Document structure recognition data
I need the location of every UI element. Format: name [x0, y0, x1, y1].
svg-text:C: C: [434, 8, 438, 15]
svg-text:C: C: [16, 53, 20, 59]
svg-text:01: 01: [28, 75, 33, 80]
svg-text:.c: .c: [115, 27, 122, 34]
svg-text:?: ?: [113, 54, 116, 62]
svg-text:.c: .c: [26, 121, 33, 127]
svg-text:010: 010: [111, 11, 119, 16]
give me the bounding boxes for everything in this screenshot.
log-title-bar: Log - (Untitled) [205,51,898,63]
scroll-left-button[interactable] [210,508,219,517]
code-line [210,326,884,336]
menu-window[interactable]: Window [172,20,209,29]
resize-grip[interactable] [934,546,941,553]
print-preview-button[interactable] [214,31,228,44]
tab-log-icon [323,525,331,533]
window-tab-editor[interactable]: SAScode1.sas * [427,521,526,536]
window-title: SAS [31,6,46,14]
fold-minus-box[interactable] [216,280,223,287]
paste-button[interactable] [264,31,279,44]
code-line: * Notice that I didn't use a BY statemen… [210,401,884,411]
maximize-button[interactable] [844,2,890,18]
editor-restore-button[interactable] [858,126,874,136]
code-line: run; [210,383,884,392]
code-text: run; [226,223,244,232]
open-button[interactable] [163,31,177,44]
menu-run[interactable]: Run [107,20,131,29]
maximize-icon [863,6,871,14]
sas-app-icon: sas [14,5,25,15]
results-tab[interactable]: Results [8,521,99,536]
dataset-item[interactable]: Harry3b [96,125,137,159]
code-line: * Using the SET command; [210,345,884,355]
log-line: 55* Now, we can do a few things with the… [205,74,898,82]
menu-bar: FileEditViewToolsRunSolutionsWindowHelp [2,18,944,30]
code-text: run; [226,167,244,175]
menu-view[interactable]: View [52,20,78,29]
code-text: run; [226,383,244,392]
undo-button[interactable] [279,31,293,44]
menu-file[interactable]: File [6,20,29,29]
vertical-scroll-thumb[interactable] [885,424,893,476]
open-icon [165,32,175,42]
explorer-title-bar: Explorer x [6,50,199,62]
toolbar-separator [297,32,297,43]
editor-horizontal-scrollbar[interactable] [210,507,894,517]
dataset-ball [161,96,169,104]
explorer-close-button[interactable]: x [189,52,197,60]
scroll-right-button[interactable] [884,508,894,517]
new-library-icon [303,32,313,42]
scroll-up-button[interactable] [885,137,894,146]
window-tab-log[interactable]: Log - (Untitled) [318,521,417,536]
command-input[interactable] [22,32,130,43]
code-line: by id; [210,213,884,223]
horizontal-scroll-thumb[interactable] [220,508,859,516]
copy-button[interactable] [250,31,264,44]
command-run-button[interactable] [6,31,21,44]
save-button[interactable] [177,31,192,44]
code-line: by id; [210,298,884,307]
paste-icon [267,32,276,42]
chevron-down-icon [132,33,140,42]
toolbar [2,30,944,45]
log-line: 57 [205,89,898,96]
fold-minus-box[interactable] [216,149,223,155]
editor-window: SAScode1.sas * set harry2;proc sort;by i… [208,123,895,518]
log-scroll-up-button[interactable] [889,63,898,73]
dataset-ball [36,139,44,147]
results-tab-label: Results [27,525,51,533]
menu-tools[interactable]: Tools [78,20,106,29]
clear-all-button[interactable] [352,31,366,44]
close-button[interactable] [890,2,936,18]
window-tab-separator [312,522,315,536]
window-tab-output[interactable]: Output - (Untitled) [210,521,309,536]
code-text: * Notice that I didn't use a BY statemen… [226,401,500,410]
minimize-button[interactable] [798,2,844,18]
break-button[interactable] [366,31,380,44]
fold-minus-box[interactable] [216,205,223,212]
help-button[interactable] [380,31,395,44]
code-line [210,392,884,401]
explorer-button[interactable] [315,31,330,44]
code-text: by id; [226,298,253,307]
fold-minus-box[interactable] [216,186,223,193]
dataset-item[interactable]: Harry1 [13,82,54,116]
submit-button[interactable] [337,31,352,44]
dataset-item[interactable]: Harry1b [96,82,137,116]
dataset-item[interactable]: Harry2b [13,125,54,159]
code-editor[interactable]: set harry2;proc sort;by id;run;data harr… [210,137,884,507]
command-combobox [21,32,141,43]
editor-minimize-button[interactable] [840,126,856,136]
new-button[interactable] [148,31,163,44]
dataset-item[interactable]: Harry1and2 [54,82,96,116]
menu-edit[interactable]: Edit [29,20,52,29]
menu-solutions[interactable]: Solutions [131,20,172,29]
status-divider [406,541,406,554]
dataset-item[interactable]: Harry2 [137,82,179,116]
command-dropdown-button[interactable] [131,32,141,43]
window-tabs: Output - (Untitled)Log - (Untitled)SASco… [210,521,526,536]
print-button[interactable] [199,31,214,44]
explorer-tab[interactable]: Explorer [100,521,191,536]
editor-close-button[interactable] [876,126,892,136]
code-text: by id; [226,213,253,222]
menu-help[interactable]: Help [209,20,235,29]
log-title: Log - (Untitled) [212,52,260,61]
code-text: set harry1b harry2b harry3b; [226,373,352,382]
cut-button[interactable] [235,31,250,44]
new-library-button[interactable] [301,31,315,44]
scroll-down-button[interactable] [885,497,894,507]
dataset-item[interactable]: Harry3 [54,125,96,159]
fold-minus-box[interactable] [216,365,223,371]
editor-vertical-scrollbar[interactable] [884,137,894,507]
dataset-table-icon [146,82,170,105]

- TASK DETAILS -
Please give the full set of data again exactly.

- WRITTEN RESPONSE -
I need the location of every UI element. Format: name [x0, y0, x1, y1].
svg-text:C: C: [434, 8, 438, 15]
svg-text:C: C: [16, 53, 20, 59]
svg-text:01: 01: [28, 75, 33, 80]
svg-text:.c: .c: [115, 27, 122, 34]
svg-text:?: ?: [113, 54, 116, 62]
svg-text:.c: .c: [26, 121, 33, 127]
svg-text:010: 010: [111, 11, 119, 16]
give me the bounding boxes for everything in this screenshot.
log-title-bar: Log - (Untitled) [205,51,898,63]
scroll-left-button[interactable] [210,508,219,517]
code-line [210,326,884,336]
menu-window[interactable]: Window [172,20,209,29]
resize-grip[interactable] [934,546,941,553]
print-preview-button[interactable] [214,31,228,44]
tab-log-icon [323,525,331,533]
window-tab-editor[interactable]: SAScode1.sas * [427,521,526,536]
window-title: SAS [31,6,46,14]
fold-minus-box[interactable] [216,280,223,287]
paste-button[interactable] [264,31,279,44]
code-line: * Notice that I didn't use a BY statemen… [210,401,884,411]
maximize-button[interactable] [844,2,890,18]
editor-restore-button[interactable] [858,126,874,136]
code-line: run; [210,383,884,392]
code-text: run; [226,223,244,232]
open-button[interactable] [163,31,177,44]
menu-run[interactable]: Run [107,20,131,29]
maximize-icon [863,6,871,14]
sas-app-icon: sas [14,5,25,15]
results-tab[interactable]: Results [8,521,99,536]
dataset-item[interactable]: Harry3b [96,125,137,159]
code-line: * Using the SET command; [210,345,884,355]
log-line: 55* Now, we can do a few things with the… [205,74,898,82]
menu-bar: FileEditViewToolsRunSolutionsWindowHelp [2,18,944,30]
code-text: run; [226,167,244,175]
menu-view[interactable]: View [52,20,78,29]
code-text: run; [226,383,244,392]
undo-button[interactable] [279,31,293,44]
menu-file[interactable]: File [6,20,29,29]
vertical-scroll-thumb[interactable] [885,424,893,476]
open-icon [165,32,175,42]
explorer-title-bar: Explorer x [6,50,199,62]
toolbar-separator [297,32,297,43]
editor-horizontal-scrollbar[interactable] [210,507,894,517]
dataset-ball [161,96,169,104]
explorer-close-button[interactable]: x [189,52,197,60]
scroll-right-button[interactable] [884,508,894,517]
new-library-icon [303,32,313,42]
scroll-up-button[interactable] [885,137,894,146]
window-tab-log[interactable]: Log - (Untitled) [318,521,417,536]
command-input[interactable] [22,32,130,43]
code-line: by id; [210,213,884,223]
horizontal-scroll-thumb[interactable] [220,508,859,516]
copy-button[interactable] [250,31,264,44]
command-run-button[interactable] [6,31,21,44]
save-button[interactable] [177,31,192,44]
code-line: by id; [210,298,884,307]
paste-icon [267,32,276,42]
chevron-down-icon [132,33,140,42]
toolbar [2,30,944,45]
log-line: 57 [205,89,898,96]
fold-minus-box[interactable] [216,149,223,155]
editor-window: SAScode1.sas * set harry2;proc sort;by i… [208,123,895,518]
log-scroll-up-button[interactable] [889,63,898,73]
dataset-ball [36,139,44,147]
results-tab-label: Results [27,525,51,533]
menu-tools[interactable]: Tools [78,20,106,29]
clear-all-button[interactable] [352,31,366,44]
close-button[interactable] [890,2,936,18]
window-tab-separator [312,522,315,536]
window-tab-output[interactable]: Output - (Untitled) [210,521,309,536]
code-text: * Notice that I didn't use a BY statemen… [226,401,500,410]
minimize-button[interactable] [798,2,844,18]
break-button[interactable] [366,31,380,44]
fold-minus-box[interactable] [216,205,223,212]
help-button[interactable] [380,31,395,44]
code-line [210,392,884,401]
explorer-button[interactable] [315,31,330,44]
code-text: by id; [226,298,253,307]
fold-minus-box[interactable] [216,186,223,193]
dataset-item[interactable]: Harry1 [13,82,54,116]
submit-button[interactable] [337,31,352,44]
dataset-item[interactable]: Harry1b [96,82,137,116]
dataset-item[interactable]: Harry2b [13,125,54,159]
code-editor[interactable]: set harry2;proc sort;by id;run;data harr… [210,137,884,507]
command-combobox [21,32,141,43]
editor-minimize-button[interactable] [840,126,856,136]
new-button[interactable] [148,31,163,44]
dataset-item[interactable]: Harry1and2 [54,82,96,116]
menu-edit[interactable]: Edit [29,20,52,29]
menu-solutions[interactable]: Solutions [131,20,172,29]
status-divider [406,541,406,554]
dataset-item[interactable]: Harry2 [137,82,179,116]
command-dropdown-button[interactable] [131,32,141,43]
window-tabs: Output - (Untitled)Log - (Untitled)SASco… [210,521,526,536]
print-button[interactable] [199,31,214,44]
explorer-tab[interactable]: Explorer [100,521,191,536]
editor-close-button[interactable] [876,126,892,136]
code-text: by id; [226,213,253,222]
menu-help[interactable]: Help [209,20,235,29]
log-title: Log - (Untitled) [212,52,260,61]
code-text: set harry1b harry2b harry3b; [226,373,352,382]
cut-button[interactable] [235,31,250,44]
new-library-button[interactable] [301,31,315,44]
scroll-down-button[interactable] [885,497,894,507]
dataset-item[interactable]: Harry3 [54,125,96,159]
fold-minus-box[interactable] [216,365,223,371]
editor-vertical-scrollbar[interactable] [884,137,894,507]
dataset-table-icon [146,82,170,105]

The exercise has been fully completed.